Page-level text extractions:

· · · ·

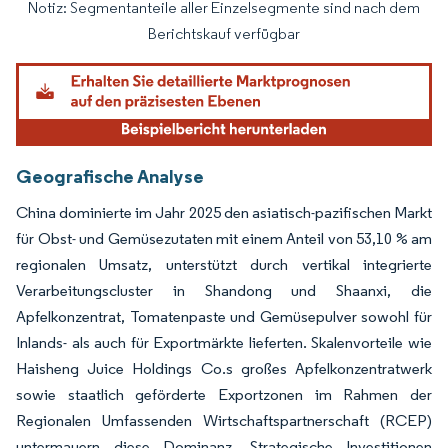
Notiz: Segmentanteile aller Einzelsegmente sind nach dem
Bild © Mordor Intelligence. Wiederverwendung erfordert Namensnennung gemäß
Berichtskauf verfügbar
Geografische Analyse
China dominierte im Jahr 2025 den asiatisch-pazifischen Markt
für Obst- und Gemüsezutaten mit einem Anteil von 53,10 % am
regionalen Umsatz, unterstützt durch vertikal integrierte
Verarbeitungscluster in Shandong und Shaanxi, die
Apfelkonzentrat, Tomatenpaste und Gemüsepulver sowohl für
Inlands- als auch für Exportmärkte lieferten. Skalenvorteile wie
Haisheng Juice Holdings Co.s großes Apfelkonzentratwerk
sowie staatlich geförderte Exportzonen im Rahmen der
Regionalen Umfassenden Wirtschaftspartnerschaft (RCEP)
untermauern diese Dominanz. Strategische Investitionen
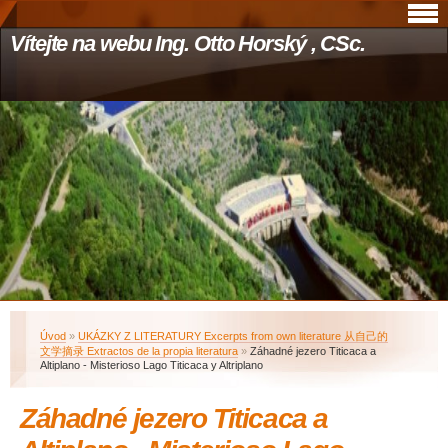
Vítejte na webu Ing. Otto Horský , CSc.
Úvod
»
UKÁZKY Z LITERATURY Excerpts from own literature 从自己的
文学摘录 Extractos de la propia literatura
»
Záhadné jezero Titicaca a
Altiplano - Misterioso Lago Titicaca y Altriplano
Záhadné jezero Titicaca a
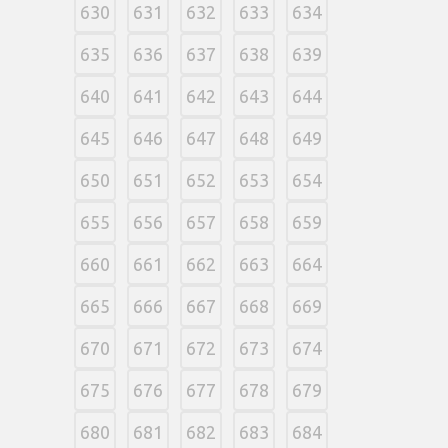
630
631
632
633
634
635
636
637
638
639
640
641
642
643
644
645
646
647
648
649
650
651
652
653
654
655
656
657
658
659
660
661
662
663
664
665
666
667
668
669
670
671
672
673
674
675
676
677
678
679
680
681
682
683
684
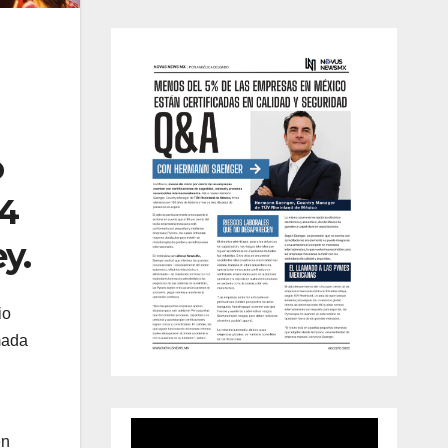
o
14
y.
io
mada
en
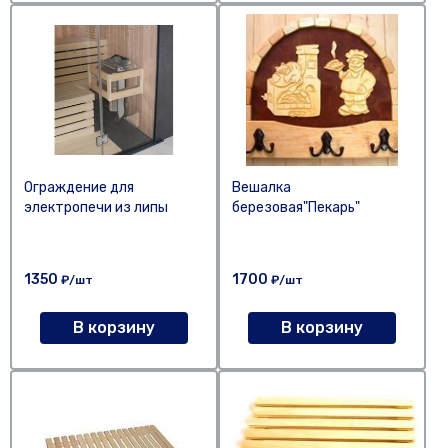
Ограждение для
Вешалка
электропечи из липы
березовая"Пекарь"
1350
1700
₽/шт
₽/шт
В корзину
В корзину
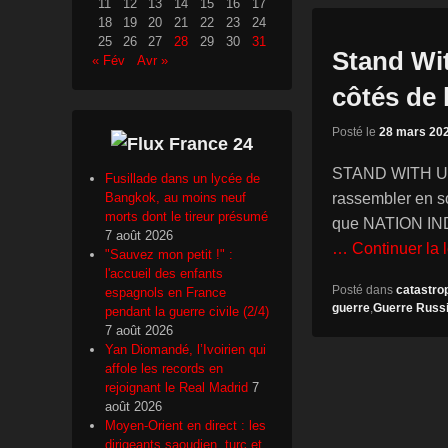
11
12
13
14
15
16
17
18
19
20
21
22
23
24
25
26
27
28
29
30
31
Stand Wi
« Fév
Avr »
côtés de 
Posté le
28 mars 20
France 24
STAND WITH UKR
Fusillade dans un lycée de
rassembler en s
Bangkok, au moins neuf
morts dont le tireur présumé
que NATION IND
7 août 2026
… Continuer la 
"Sauvez mon petit !" :
l'accueil des enfants
Posté dans
catastro
espagnols en France
guerre
,
Guerre Russi
pendant la guerre civile (2/4)
7 août 2026
Yan Diomandé, l’Ivoirien qui
affole les records en
rejoignant le Real Madrid
7
août 2026
Moyen-Orient en direct : les
dirigeants saoudien, turc et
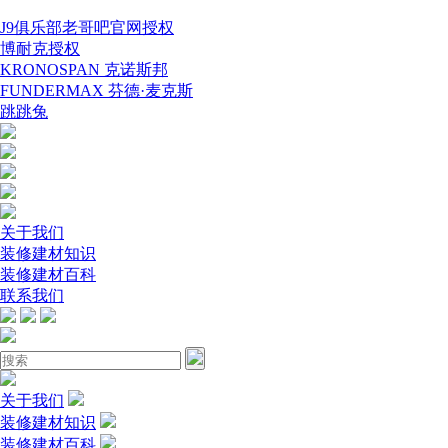
J9俱乐部老哥吧官网授权
博耐克授权
KRONOSPAN 克诺斯邦
FUNDERMAX 芬德·麦克斯
跳跳兔
关于我们
装修建材知识
装修建材百科
联系我们
关于我们
装修建材知识
装修建材百科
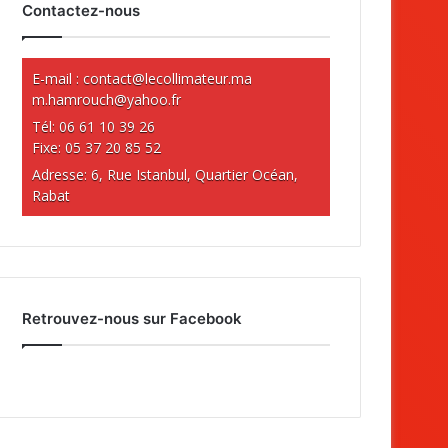
Contactez-nous
E-mail :
contact@lecollimateur.ma
m.hamrouch@yahoo.fr
Tél: 06 61 10 39 26
Fixe: 05 37 20 85 52
Adresse: 6, Rue Istanbul, Quartier Océan,
Rabat
Retrouvez-nous sur Facebook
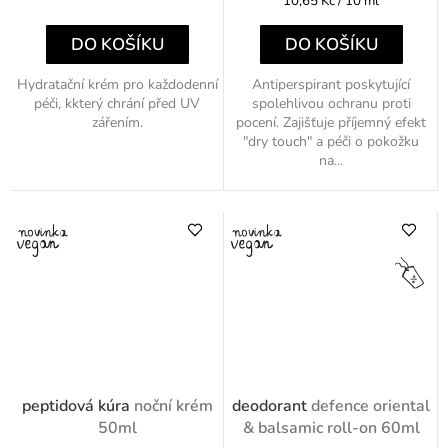
10,65 Kč / 10 ml
cena:
cena:
DO KOŠÍKU
DO KOŠÍKU
Hydratační krém pro každodenní
Antiperspirant poskytující
péči, kkterý chrání před UV
spolehlivou ochranu proti
zářením.
pocení. Zajišťuje příjemný efekt
"dry touch" a péči o pokožku
na...
peptidová kúra
noční krém
deodorant
defence oriental
50ml
& balsamic roll-on 60ml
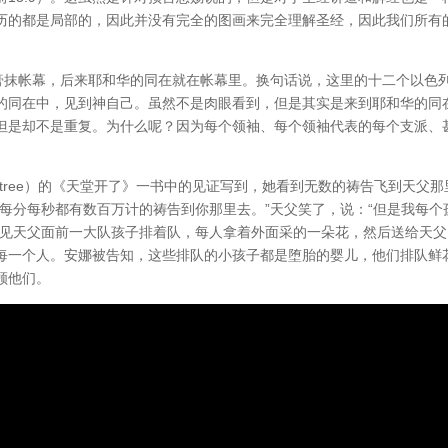
历的都是局部的，因此并没有完全的图画来完全理解圣经，因此我们所有
载膏抹帐幕，后来耶和华的同在就在帐幕里。换句话说，这里的十二个以色
的同在中，见到神自己。虽然不是肉眼看到，但是其实是来到耶和华的同
但是却不是重复。为什么呢？因为每个领袖、每个领袖代表的每个支派、
ndtree）的《天堂开了》一书中的见证写到，她看到无数的祷告飞到天父那
每分每秒都有数百万计的祷告到你那里去。”天父笑了，说：“但是我每个
看见天父面前一大队孩子排着队，每人拿着外面采的一朵花，然后送给天父
每一个人。安娜被告知，这些排队的小孩子都是堕胎的婴儿，他们排队鲜
顾他们。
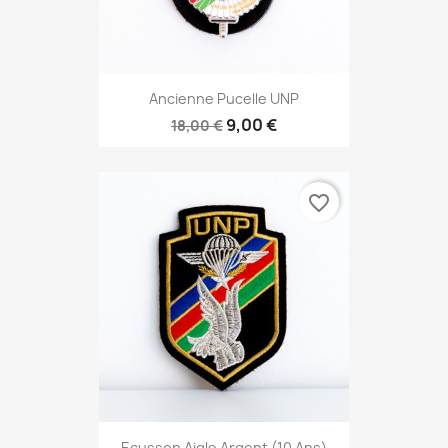
Ancienne Pucelle UNP
9,00 €
18,00 €
favorite_border
Ecusson Aigle Argent (10 Ans)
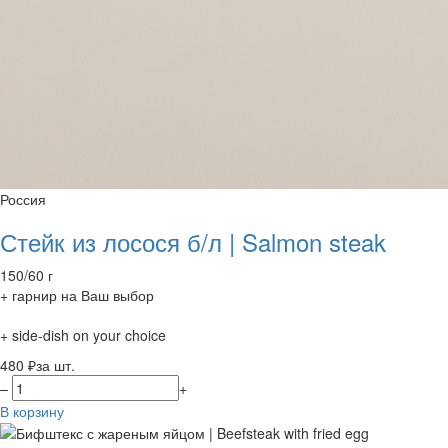
Россия
Стейк из лосося б/л | Salmon steak
150/60 г
+ гарнир на Ваш выбор
+ side-dish on your choice
480 ₽
за шт.
–
+
В корзину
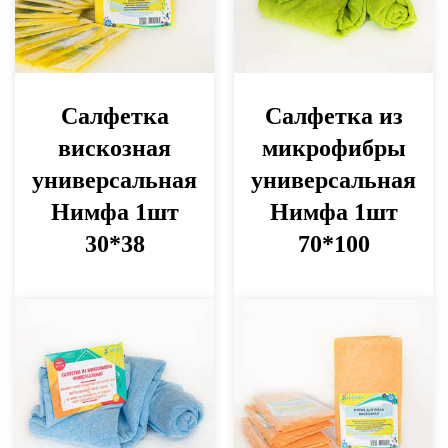
Салфетка
Салфетка из
вискозная
микрофибры
универсальная
универсальная
Нимфа 1шт
Нимфа 1шт
30*38
70*100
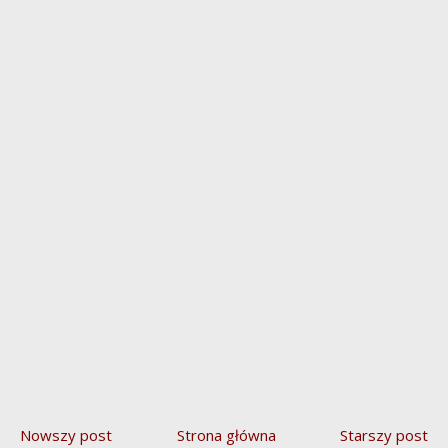
Nowszy post
Strona główna
Starszy post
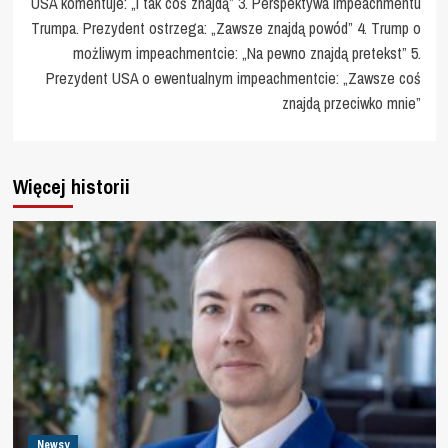
USA komentuje: „I tak coś znajdą” 3. Perspektywa impeachmentu
Trumpa. Prezydent ostrzega: „Zawsze znajdą powód” 4. Trump o
możliwym impeachmentcie: „Na pewno znajdą pretekst” 5.
Prezydent USA o ewentualnym impeachmentcie: „Zawsze coś
znajdą przeciwko mnie”
Więcej historii
Newsy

· · · ·

Task brief:
All entries, top to bottom, should be retyped exactly; the pictures should not be.

Task answer:
Notiz: Segmentanteile aller Einzelsegmente sind nach dem
Bild © Mordor Intelligence. Wiederverwendung erfordert Namensnennung gemäß
Berichtskauf verfügbar
Geografische Analyse
China dominierte im Jahr 2025 den asiatisch-pazifischen Markt
für Obst- und Gemüsezutaten mit einem Anteil von 53,10 % am
regionalen Umsatz, unterstützt durch vertikal integrierte
Verarbeitungscluster in Shandong und Shaanxi, die
Apfelkonzentrat, Tomatenpaste und Gemüsepulver sowohl für
Inlands- als auch für Exportmärkte lieferten. Skalenvorteile wie
Haisheng Juice Holdings Co.s großes Apfelkonzentratwerk
sowie staatlich geförderte Exportzonen im Rahmen der
Regionalen Umfassenden Wirtschaftspartnerschaft (RCEP)
untermauern diese Dominanz. Strategische Investitionen
Vítejte na webu Ing. Otto Horský , CSc.
Úvod
»
UKÁZKY Z LITERATURY Excerpts from own literature 从自己的
文学摘录 Extractos de la propia literatura
»
Záhadné jezero Titicaca a
Altiplano - Misterioso Lago Titicaca y Altriplano
Záhadné jezero Titicaca a
630
631
632
633
634
635
636
637
638
639
640
641
642
643
644
645
646
647
648
649
650
651
652
653
654
655
656
657
658
659
660
661
662
663
664
665
666
667
668
669
670
671
672
673
674
675
676
677
678
679
680
681
682
683
684
o
14
y.
io
mada
en
Ограждение для
Вешалка
электропечи из липы
березовая"Пекарь"
1350
1700
₽/шт
₽/шт
В корзину
В корзину
11
12
13
14
15
16
17
18
19
20
21
22
23
24
25
26
27
28
29
30
31
Stand Wi
« Fév
Avr »
côtés de 
Posté le
28 mars 20
France 24
STAND WITH UKR
Fusillade dans un lycée de
rassembler en s
Bangkok, au moins neuf
morts dont le tireur présumé
que NATION IND
7 août 2026
… Continuer la 
"Sauvez mon petit !" :
l'accueil des enfants
Posté dans
catastro
espagnols en France
guerre
,
Guerre Russi
pendant la guerre civile (2/4)
7 août 2026
Yan Diomandé, l’Ivoirien qui
affole les records en
rejoignant le Real Madrid
7
août 2026
Moyen-Orient en direct : les
dirigeants saoudien, turc et
J9俱乐部老哥吧官网授权
博耐克授权
KRONOSPAN 克诺斯邦
FUNDERMAX 芬德·麦克斯
跳跳兔
关于我们
装修建材知识
装修建材百科
联系我们
关于我们
装修建材知识
装修建材百科
Contactez-nous
E-mail :
contact@lecollimateur.ma
m.hamrouch@yahoo.fr
Tél: 06 61 10 39 26
Fixe: 05 37 20 85 52
Adresse: 6, Rue Istanbul, Quartier Océan,
Rabat
Retrouvez-nous sur Facebook
10,65 Kč / 10 ml
cena:
cena:
DO KOŠÍKU
DO KOŠÍKU
Hydratační krém pro každodenní
Antiperspirant poskytující
péči, kkterý chrání před UV
spolehlivou ochranu proti
zářením.
pocení. Zajišťuje příjemný efekt
"dry touch" a péči o pokožku
na...
peptidová kúra
noční krém
deodorant
defence oriental
50ml
& balsamic roll-on 60ml
历的都是局部的，因此并没有完全的图画来完全理解圣经，因此我们所有
载膏抹帐幕，后来耶和华的同在就在帐幕里。换句话说，这里的十二个以色
的同在中，见到神自己。虽然不是肉眼看到，但是其实是来到耶和华的同
但是却不是重复。为什么呢？因为每个领袖、每个领袖代表的每个支派、
ndtree）的《天堂开了》一书中的见证写到，她看到无数的祷告飞到天父那
每分每秒都有数百万计的祷告到你那里去。”天父笑了，说：“但是我每个
看见天父面前一大队孩子排着队，每人拿着外面采的一朵花，然后送给天父
每一个人。安娜被告知，这些排队的小孩子都是堕胎的婴儿，他们排队鲜
顾他们。
Ancienne Pucelle UNP
9,00 €
18,00 €
favorite_border
Ecusson Aigle Argent (10 Ans)
Россия
Стейк из лосося б/л | Salmon steak
150/60 г
+ гарнир на Ваш выбор
+ side-dish on your choice
480 ₽
за шт.
–
+
В корзину
Салфетка
Салфетка из
вискозная
микрофибры
универсальная
универсальная
Нимфа 1шт
Нимфа 1шт
30*38
70*100
Nowszy post
Strona główna
Starszy post
USA komentuje: „I tak coś znajdą” 3. Perspektywa impeachmentu
Trumpa. Prezydent ostrzega: „Zawsze znajdą powód” 4. Trump o
możliwym impeachmentcie: „Na pewno znajdą pretekst” 5.
Prezydent USA o ewentualnym impeachmentcie: „Zawsze coś
znajdą przeciwko mnie”
Więcej historii
Newsy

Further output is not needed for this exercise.